Page images and extracted text:
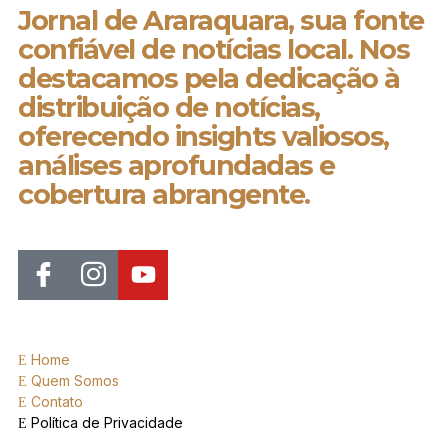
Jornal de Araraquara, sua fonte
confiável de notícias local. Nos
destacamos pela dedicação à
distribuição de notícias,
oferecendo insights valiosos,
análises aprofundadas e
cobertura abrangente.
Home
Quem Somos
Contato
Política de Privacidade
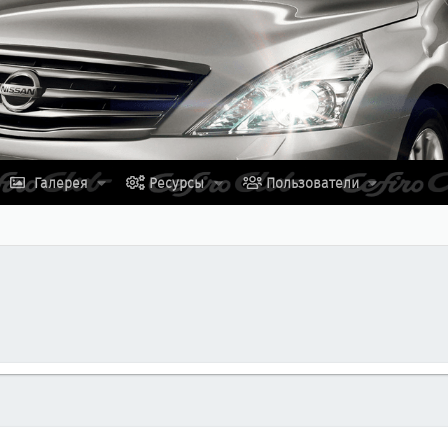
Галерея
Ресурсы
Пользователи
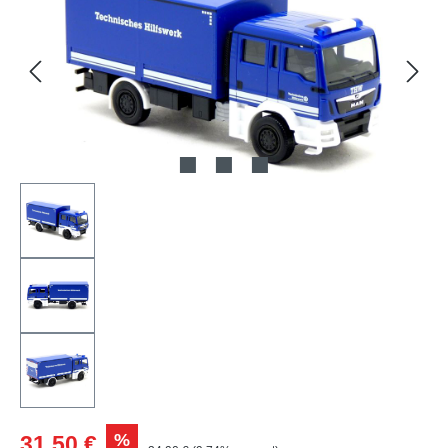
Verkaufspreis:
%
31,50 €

...

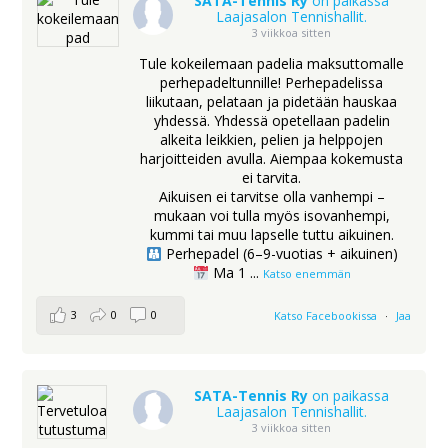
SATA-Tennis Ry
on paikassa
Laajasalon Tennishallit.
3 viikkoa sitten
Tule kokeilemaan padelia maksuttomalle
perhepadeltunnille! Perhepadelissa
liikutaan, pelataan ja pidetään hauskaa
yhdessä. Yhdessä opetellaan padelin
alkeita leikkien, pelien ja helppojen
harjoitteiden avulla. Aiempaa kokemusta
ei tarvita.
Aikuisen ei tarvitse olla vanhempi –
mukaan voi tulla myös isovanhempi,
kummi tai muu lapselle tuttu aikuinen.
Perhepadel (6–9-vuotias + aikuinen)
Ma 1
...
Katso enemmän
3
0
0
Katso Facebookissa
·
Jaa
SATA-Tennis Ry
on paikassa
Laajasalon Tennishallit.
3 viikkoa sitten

--

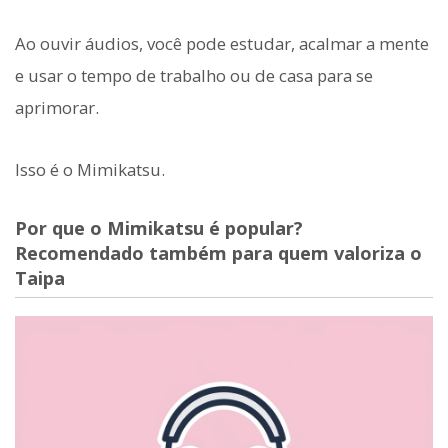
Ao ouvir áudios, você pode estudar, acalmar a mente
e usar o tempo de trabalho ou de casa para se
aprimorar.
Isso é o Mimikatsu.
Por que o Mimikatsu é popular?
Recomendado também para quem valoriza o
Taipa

» **ASSIGNMENT**: If a line in the entries includes the word "para", copy that line out.

» **SOLUTION**:
e usar o tempo de trabalho ou de casa para se
Recomendado também para quem valoriza o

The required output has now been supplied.